Une enquête sur l'implication des usagers dans la certification

Car ce modèle d'implication français repose sur une représentation des usagers réglementée au niveau national et sur une entrée historique via le respect des droits des usagers. Il est donc important de s'ouvrir aux autres dimensions de la qualité des soins. Et pour appuyer son propos, la chef de projet de la HAS a présenté une enquête menée au printemps 2016 sur les pratiques d'implication des représentants des usagers (RU) dans la certification. Un travail qui croise les regards des RU avec celui des établissements de santé et des experts-visiteurs. Certes, l'enquête révèle des résultats positifs avec une participation croissante des RU mais majoritairement ancrée sur la thématique du droit des patients, même si elle tend à s'élargir aux thèmes liés aux parcours du patient, au management de la qualité et de la gestion des risques, à la douleur et à la fin de vie. L'enquête met aussi en évidence un engagement croissant des RU dans le processus de certification mais dont la valorisation reste insuffisante. Et si une convergence de point de vue entre les représentants des usagers et les établissements se fait jour, les experts-visiteurs émettent pour leur part quelques réserves. Une certaine défiance qui se justifie par le fait que les RU s'appuient sur leur savoir issu principalement de leur propre expérience ou celle de leurs proches. Paradoxalement, ce savoir s'appuie faiblement sur des rencontres avec les usagers de leur établissement car ils bénéficient de peu de lieux et d'occasions d'échanges.

Vers des "carrières de patients" ?

De fait, la HAS va continuer à équiper l'ensemble des acteurs et à rendre plus lisible la contribution des usagers. Elle devrait pour cela diversifier les modalités de collaboration, systématiser l'intégration de la parole du patient et repérer les acteurs.
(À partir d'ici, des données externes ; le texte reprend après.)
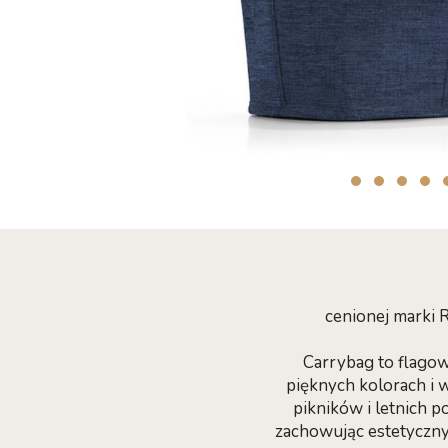
cenionej marki 
Carrybag to flago
pięknych kolorach i 
pikników i letnich 
zachowując estetyczny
Assurément, elle s'inspirera des expériences étrangères présentées lors de la journée, à l'instar des patients leaders au Royaume-Uni ou du modèle de Montréal (Québec) qui rendent le patient partenaire incontournable pour toutes les décisions qui le concernent et expert de l'organisation des soins. Certes la France est loin d'une "carrière de patients" comme affiché par Marie-Pascale Pomey, professeur au département de gestion, d'évaluation et de politique de santé à l'université de Montréal et médecin conseil à l'Institut national d'excellence en santé et en services sociaux du Canada. Elle a en effet décrit des patients coach, formateurs, ressources et chercheurs. Une intégration systématique tout à fait transposable en France mais qui appelle un changement de culture des établissements. Et le grand témoin de l'événement, Angela Coulter, directrice des initiatives mondiales au sein de l'Informed Medical Decisions Foundation aux États-Unis, de poser la question du recrutement de ces patients. Où les trouver ?
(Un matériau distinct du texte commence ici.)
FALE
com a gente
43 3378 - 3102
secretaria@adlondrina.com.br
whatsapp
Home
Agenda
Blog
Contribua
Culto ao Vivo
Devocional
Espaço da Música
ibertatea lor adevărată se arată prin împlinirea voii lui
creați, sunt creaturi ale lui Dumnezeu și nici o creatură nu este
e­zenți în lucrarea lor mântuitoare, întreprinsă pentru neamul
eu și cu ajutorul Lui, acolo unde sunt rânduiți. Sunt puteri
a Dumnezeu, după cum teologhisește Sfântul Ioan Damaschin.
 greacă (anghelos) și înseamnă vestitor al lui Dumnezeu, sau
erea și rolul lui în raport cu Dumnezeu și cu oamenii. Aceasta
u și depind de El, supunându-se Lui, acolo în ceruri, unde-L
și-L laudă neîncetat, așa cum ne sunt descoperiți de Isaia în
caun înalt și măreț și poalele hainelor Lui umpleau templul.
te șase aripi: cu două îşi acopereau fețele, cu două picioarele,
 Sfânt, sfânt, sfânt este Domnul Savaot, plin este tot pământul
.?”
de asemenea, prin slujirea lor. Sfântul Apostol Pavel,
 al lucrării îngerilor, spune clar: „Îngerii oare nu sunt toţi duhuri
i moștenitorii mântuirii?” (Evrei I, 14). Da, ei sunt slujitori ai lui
Des représentants d'usagers et d'autres modes plus informels

"Rien n'empêche d'aller vers des modes plus informels que les représentants des usagers qui seraient alors plus vivants", a rétorqué, optimiste, Véronique Ghadi, traduisant l'état d'esprit de la HAS. Sans un engagement aussi lourd que celui des RU, les candidats seraient plus faciles à trouver, selon elle. Le RU n'en reste pas moins utile, dans "un rôle politique" notamment, afin de s'assurer que les conditions d'expression existent et afin de garantir leur utilisation. Quelle est donc la voie d'entrée possible vers ce paradigme en France ? L'éducation thérapeutique du patient, comme l'a proposé dans la salle Thomas Sannié, président de l'Association française des hémophiles ? Ou via la formation des professionnels de santé par les patients, comme l'a suggéré à la tribune Catherine Cerisey, vice-présidente de l'association Cancer Contribution, administratrice de Europa Donna et membre de la commission information des patients à la HAS. La façon d'obtenir le résultat est tout aussi importante que le résultat lui-même, a soutenu Martine Bungener, économiste, sociologue, directrice de recherche émérite au Centre national de la recherche scientifique (CNRS) et au Centre de recherche médecine, sciences, santé et société (Cermes). Rien n'est à ce jour tranché. La HAS, elle, est consciente d'avoir un rôle à jouer dans ce changement de culture.